MATERIAL SHOWN START
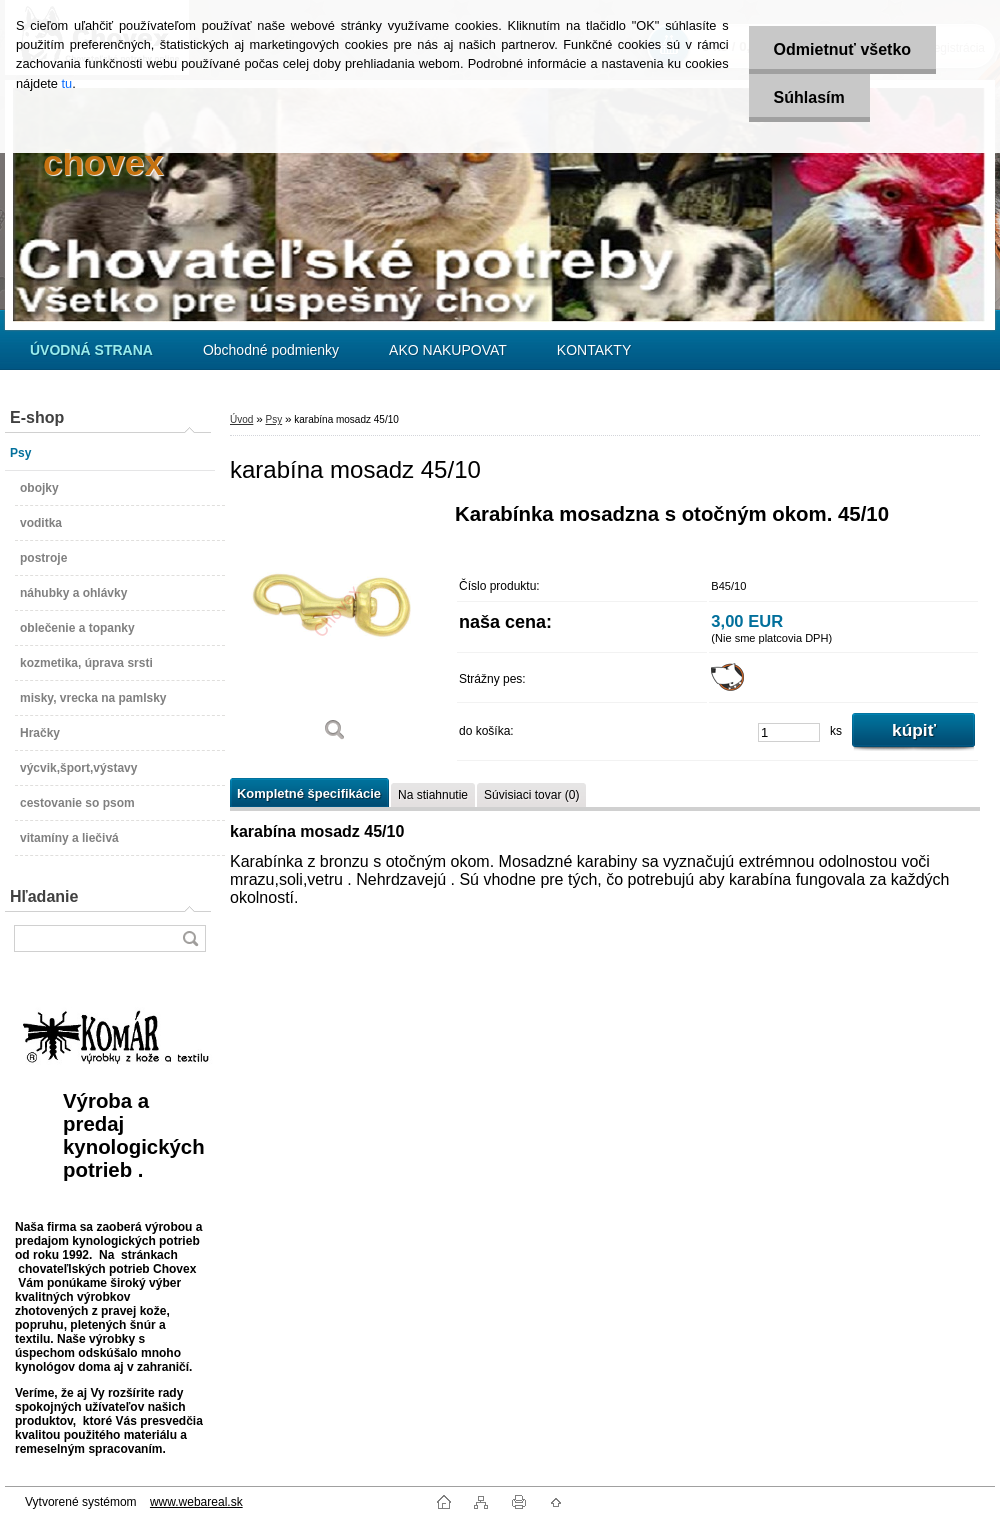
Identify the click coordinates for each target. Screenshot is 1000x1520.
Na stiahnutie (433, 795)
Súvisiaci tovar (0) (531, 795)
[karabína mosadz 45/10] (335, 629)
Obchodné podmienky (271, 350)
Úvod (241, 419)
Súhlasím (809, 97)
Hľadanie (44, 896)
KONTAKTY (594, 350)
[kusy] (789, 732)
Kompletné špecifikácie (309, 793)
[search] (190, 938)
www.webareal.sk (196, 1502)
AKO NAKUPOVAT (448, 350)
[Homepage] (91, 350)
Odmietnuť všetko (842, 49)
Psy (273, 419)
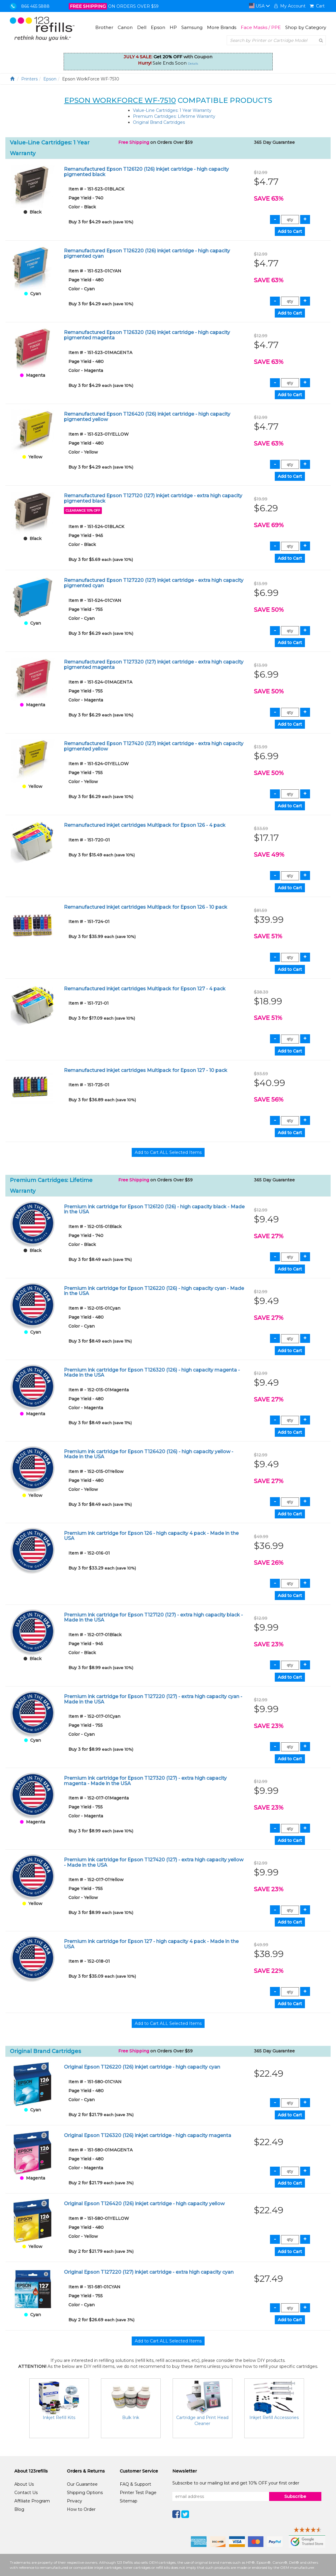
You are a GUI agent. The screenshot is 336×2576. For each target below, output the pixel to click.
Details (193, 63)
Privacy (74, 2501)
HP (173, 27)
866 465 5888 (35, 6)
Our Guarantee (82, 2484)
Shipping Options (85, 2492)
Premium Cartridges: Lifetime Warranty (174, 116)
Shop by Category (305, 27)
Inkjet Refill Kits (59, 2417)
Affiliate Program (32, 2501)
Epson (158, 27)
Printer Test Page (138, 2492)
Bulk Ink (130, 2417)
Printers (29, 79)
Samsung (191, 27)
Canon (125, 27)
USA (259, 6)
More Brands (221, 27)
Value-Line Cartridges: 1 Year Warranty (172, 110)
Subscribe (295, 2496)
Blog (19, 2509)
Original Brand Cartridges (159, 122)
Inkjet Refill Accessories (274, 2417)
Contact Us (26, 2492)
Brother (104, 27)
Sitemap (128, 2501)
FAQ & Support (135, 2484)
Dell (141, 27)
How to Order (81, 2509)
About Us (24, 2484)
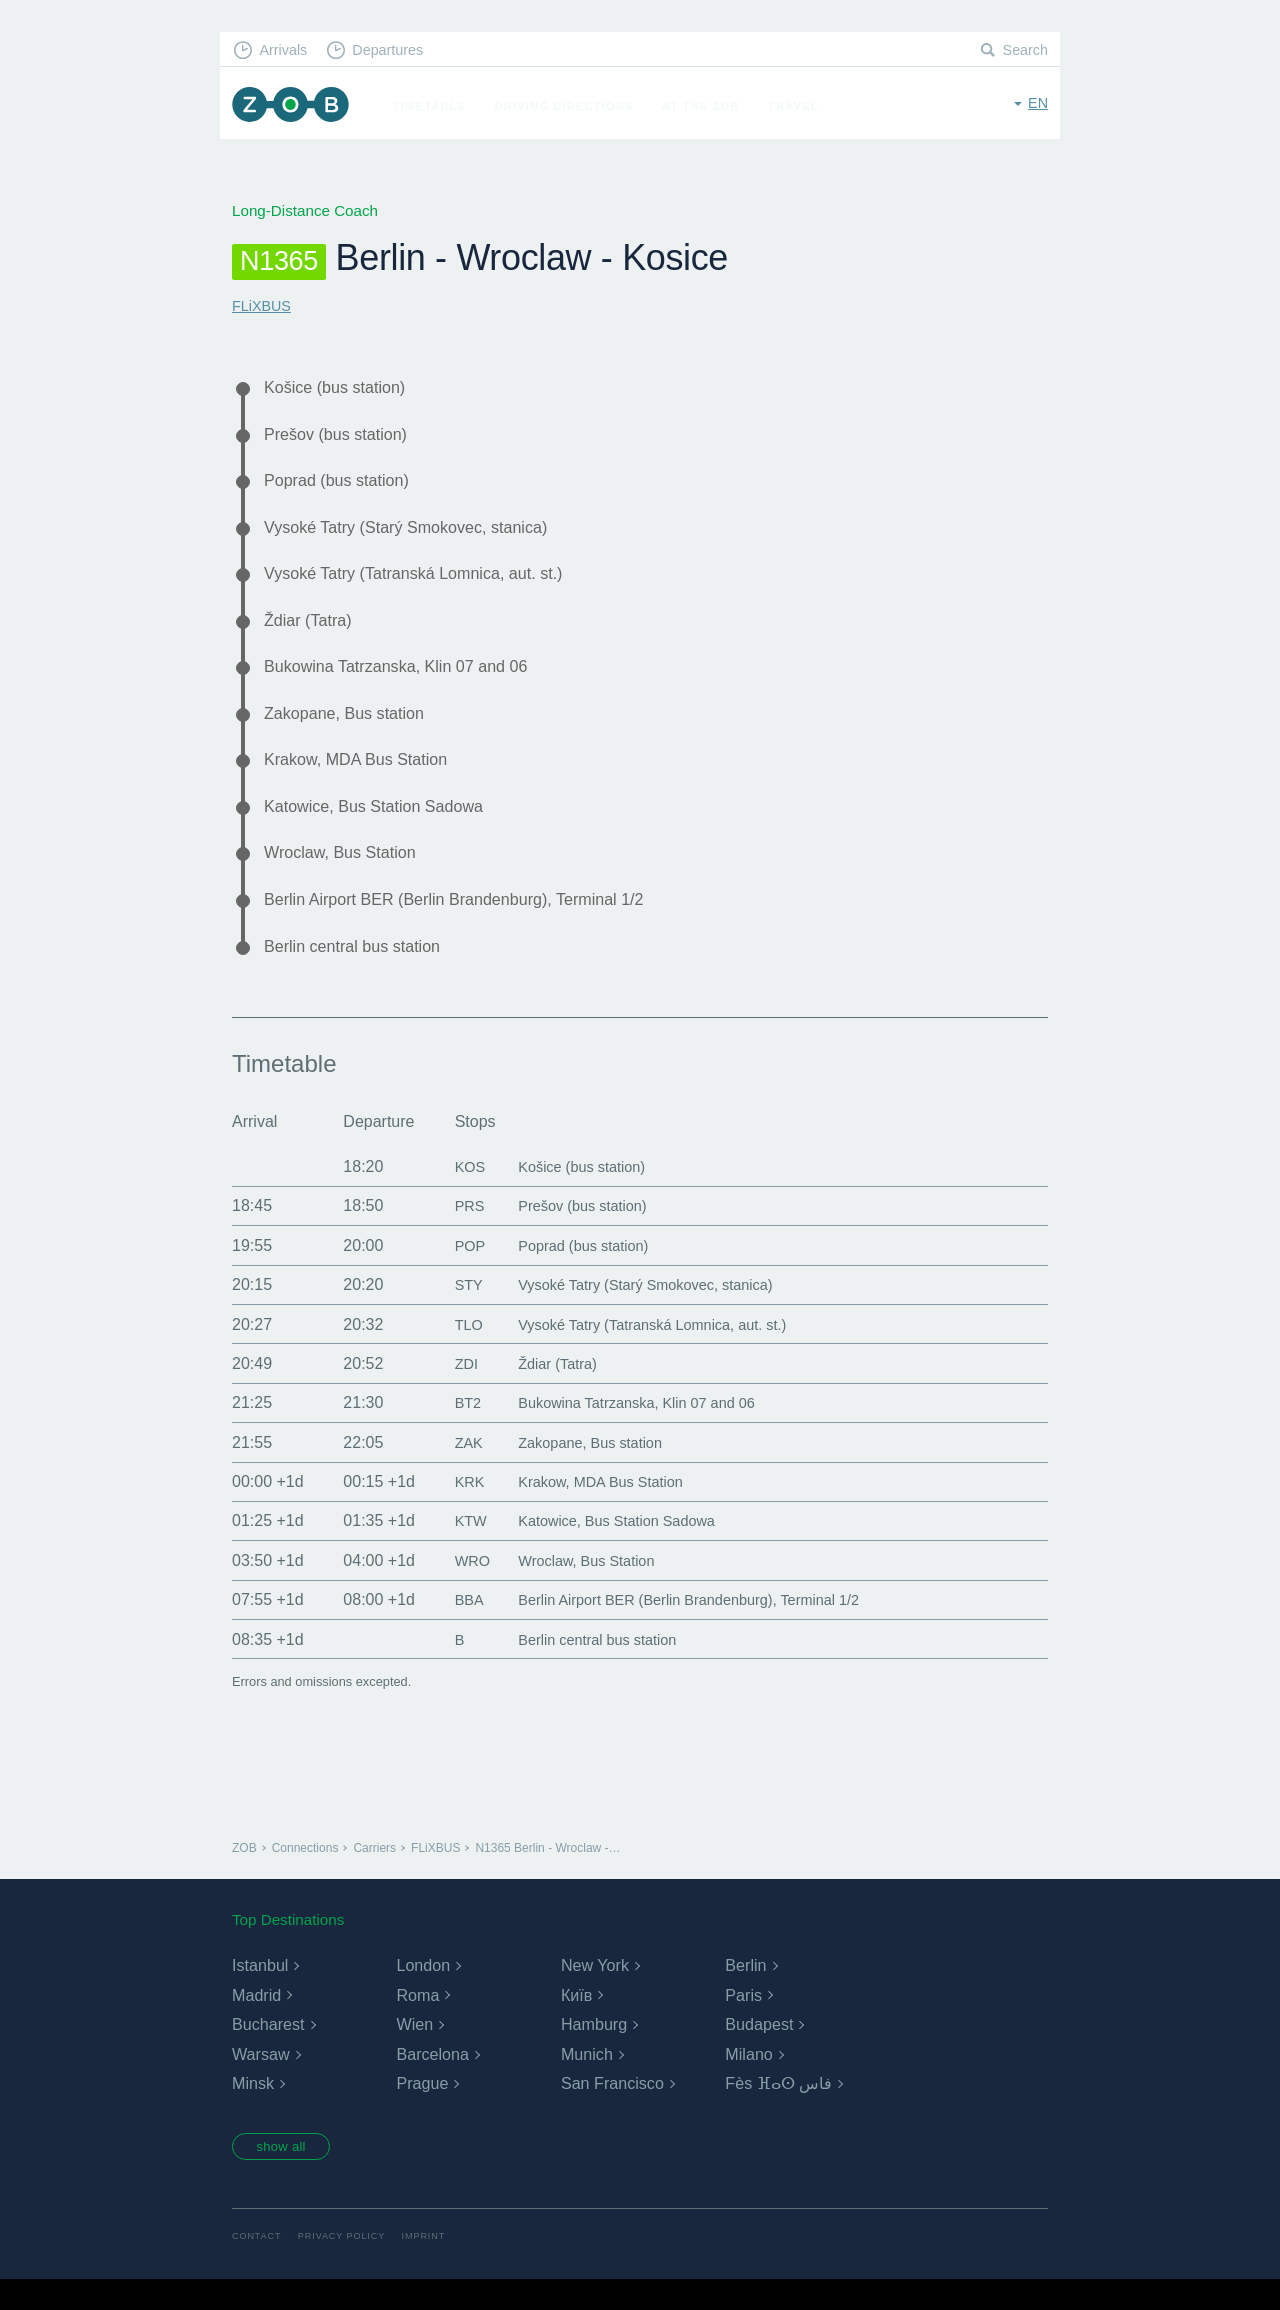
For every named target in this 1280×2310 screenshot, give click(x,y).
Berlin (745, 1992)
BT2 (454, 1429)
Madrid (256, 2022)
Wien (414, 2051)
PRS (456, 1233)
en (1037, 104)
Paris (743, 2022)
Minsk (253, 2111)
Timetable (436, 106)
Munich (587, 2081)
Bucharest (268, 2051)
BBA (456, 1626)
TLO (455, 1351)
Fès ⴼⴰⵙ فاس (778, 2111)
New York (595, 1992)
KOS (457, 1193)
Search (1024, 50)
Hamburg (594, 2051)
MATERIAL SHOWN END
## TASK TO CARRY OUT
Above are some records. Reproduce the lines from the one with "www.webareal.sk (196, 1502)" down to the one with "en (1037, 104)", keeping both, and leave every picture out.

## RESULT OF THIS EXERCISE
www.webareal.sk (196, 1502)
AKO NAKUPOVAT (448, 350)
[Homepage] (91, 350)
Odmietnuť všetko (842, 49)
Psy (273, 419)
You are a GUI agent. The screenshot is 336×2576. For each target below, output the pixel to click.
Details (193, 63)
Privacy (74, 2501)
HP (173, 27)
866 465 5888 (35, 6)
Our Guarantee (82, 2484)
Shipping Options (85, 2492)
Premium Cartridges: Lifetime Warranty (174, 116)
Shop by Category (305, 27)
Inkjet Refill Kits (59, 2417)
Affiliate Program (32, 2501)
Epson (158, 27)
Printer Test Page (138, 2492)
Bulk Ink (130, 2417)
Printers (29, 79)
Samsung (191, 27)
Canon (125, 27)
USA (259, 6)
More Brands (221, 27)
Value-Line Cartridges: 1 Year Warranty (172, 110)
Subscribe (295, 2496)
Blog (19, 2509)
Original Brand Cartridges (159, 122)
Inkjet Refill Accessories (274, 2417)
Contact Us (26, 2492)
Brother (104, 27)
Sitemap (128, 2501)
FAQ & Support (135, 2484)
Dell (141, 27)
How to Order (81, 2509)
About Us (24, 2484)
For every named target in this 1280×2310 screenshot, give click(x,y).
Berlin (745, 1992)
BT2 (454, 1429)
Madrid (256, 2022)
Wien (414, 2051)
PRS (456, 1233)
en (1037, 104)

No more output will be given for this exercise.